Investments in new homes have also shrunk by 38.7%, but they seem to have come back quickly. Record high mortgage rates have spurred a wave of new home sales and prompted builders to ramp up construction by the end of the quarter.

Inventory levels also shrank as much as $ 234.6 billion annually in the second quarter, compared to a decline of $ 80 billion in the first quarter.

Companies cut production because sales fell and exports fell. That also weighed heavily on the economy, although production has risen in recent months after the economy had largely reopened.

Government spending was a mixed bag. The federal government joined in with massive infusions of support for businesses, households and the unemployed, but states and municipalities have suffered a sharp drop in tax revenues, even though costs have increased.

Total government expenditure rose by 2.7% in the spring. Federal spending increased by more than 17%, offsetting a 5.6% drop in state and local spending.

International trade was a smaller brake on the economy. Exports declined by 64% in the second quarter, decreasing imports by 53%. The coronavirus caused massive disruptions in the flow of world trade, and a global economic slump resulted in much less demand.

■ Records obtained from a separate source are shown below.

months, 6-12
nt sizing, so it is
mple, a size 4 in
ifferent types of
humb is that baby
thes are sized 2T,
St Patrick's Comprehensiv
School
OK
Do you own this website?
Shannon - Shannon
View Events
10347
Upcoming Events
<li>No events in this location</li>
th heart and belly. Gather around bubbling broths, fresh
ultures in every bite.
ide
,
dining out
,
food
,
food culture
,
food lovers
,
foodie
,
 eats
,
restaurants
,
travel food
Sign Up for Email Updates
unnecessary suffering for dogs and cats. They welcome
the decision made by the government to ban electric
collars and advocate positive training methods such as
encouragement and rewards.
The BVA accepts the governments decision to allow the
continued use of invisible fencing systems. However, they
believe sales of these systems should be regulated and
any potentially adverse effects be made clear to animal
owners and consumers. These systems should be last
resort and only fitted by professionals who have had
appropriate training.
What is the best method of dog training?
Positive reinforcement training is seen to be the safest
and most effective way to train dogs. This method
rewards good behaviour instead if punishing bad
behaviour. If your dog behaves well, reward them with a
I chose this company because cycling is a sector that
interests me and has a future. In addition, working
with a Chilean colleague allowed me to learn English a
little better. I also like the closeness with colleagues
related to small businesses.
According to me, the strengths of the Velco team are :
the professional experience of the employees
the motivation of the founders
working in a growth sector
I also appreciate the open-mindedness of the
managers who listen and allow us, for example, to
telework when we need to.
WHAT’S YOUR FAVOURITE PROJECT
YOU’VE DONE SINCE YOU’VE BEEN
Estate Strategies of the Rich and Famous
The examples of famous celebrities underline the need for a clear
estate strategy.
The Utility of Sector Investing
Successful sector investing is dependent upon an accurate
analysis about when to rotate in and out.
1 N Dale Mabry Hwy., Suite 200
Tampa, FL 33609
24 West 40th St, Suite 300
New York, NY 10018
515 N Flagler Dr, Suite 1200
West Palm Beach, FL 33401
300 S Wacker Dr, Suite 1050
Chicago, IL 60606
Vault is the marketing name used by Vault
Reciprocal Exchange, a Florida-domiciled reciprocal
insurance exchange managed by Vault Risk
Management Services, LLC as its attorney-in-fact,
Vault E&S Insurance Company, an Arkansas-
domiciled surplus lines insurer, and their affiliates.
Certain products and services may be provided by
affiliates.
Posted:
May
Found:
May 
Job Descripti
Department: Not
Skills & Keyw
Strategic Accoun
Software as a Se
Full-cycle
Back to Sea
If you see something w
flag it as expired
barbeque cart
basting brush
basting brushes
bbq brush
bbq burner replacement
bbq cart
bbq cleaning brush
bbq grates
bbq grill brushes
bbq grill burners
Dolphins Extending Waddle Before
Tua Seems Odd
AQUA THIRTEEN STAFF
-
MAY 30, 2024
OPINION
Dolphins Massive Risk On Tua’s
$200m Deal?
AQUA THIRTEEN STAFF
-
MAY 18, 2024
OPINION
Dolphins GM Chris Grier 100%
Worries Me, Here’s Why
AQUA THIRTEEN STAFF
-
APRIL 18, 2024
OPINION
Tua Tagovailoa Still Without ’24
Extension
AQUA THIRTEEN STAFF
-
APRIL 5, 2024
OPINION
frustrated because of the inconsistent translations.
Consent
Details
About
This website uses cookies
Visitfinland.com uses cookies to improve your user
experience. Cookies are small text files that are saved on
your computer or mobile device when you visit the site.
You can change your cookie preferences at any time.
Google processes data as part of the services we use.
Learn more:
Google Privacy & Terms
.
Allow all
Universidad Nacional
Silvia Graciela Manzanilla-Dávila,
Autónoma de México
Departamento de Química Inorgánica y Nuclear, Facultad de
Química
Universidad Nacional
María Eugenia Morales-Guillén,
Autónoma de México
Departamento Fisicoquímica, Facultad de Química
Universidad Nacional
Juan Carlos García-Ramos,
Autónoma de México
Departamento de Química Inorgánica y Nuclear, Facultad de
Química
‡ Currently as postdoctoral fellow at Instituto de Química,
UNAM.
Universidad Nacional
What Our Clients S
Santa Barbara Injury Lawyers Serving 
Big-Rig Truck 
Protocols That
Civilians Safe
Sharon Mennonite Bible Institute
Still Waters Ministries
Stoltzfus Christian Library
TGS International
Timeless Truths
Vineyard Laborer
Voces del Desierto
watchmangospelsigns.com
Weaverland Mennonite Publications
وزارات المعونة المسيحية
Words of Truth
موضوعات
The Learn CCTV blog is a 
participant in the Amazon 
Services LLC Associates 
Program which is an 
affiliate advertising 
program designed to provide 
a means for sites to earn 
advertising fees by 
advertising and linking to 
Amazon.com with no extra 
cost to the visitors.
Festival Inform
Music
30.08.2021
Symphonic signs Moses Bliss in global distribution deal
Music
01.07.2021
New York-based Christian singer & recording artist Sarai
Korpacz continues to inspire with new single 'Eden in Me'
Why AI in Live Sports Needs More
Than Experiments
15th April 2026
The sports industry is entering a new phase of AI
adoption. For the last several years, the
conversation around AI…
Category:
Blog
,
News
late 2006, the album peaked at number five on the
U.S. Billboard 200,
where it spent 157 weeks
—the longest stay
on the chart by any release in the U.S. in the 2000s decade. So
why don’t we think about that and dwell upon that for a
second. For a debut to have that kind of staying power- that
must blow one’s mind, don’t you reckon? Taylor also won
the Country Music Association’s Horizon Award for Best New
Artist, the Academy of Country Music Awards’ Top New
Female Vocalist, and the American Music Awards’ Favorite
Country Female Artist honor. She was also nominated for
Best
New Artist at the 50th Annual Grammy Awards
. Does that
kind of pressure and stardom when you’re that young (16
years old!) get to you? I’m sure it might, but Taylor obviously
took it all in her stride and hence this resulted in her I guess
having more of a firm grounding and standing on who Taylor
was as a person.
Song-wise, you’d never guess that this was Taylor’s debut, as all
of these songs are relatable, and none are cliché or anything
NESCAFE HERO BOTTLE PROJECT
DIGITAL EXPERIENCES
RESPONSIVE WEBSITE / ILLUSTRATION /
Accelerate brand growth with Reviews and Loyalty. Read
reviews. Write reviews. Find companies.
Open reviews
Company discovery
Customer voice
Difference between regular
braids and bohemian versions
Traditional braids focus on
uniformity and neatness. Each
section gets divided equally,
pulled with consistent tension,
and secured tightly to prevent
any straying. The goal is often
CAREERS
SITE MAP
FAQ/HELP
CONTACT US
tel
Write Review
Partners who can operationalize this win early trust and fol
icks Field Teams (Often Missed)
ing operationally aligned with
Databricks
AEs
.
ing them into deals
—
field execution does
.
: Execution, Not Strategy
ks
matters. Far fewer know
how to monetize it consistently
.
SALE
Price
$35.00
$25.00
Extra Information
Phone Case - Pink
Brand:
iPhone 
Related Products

Read:The US trade deficit in goods will fall by 6% as exports recover, but the big picture is still ugly

It may take months or even years for trade to fully recover, economists say, especially with the U.S. and China still at odds with some issues. The two countries have the world’s largest economies.

In contrast, the inflation rate fell in the second quarter at a rate of 1.9% after an increase at the beginning of the year. The costs of many goods and services have fallen as companies have cut prices to try to boost sales. Inflation is likely to remain low until the pandemic subsides.

Looking back at the first quarter, the originally reported 5% GDP decline was unchanged. The pandemic struck at the beginning of March and caused a huge hole in the economy in the last month of the quarter.

Big picture: The economy is poised to grow in the third quarter, but the wave of coronavirus cases in many US states has already taken some air out of the recovery. Economists surveyed by MarketWatch predict GDP to grow by 18% annually from July to September, although estimates are likely to be revised.

The path of recovery depends heavily on whether Congress is again approving a massive aid package, economists say, and whether the pandemic is being brought back under control. Long-term uncertainty will only cause Americans to save more and spend less, damaging the economy.

Read:

What do they say ?: “The virus is in charge,” said business economist Robert Frick of the Navy Federal Credit Union. “The longer this takes, the greater the damage.”

Market response: The Dow Jones Industrial Average DJIA,
+ 0.60%
and S&P 500 index SPX,
+ 1.24%
would open lower on Thursday. Shares have been trading in a narrow range in recent weeks.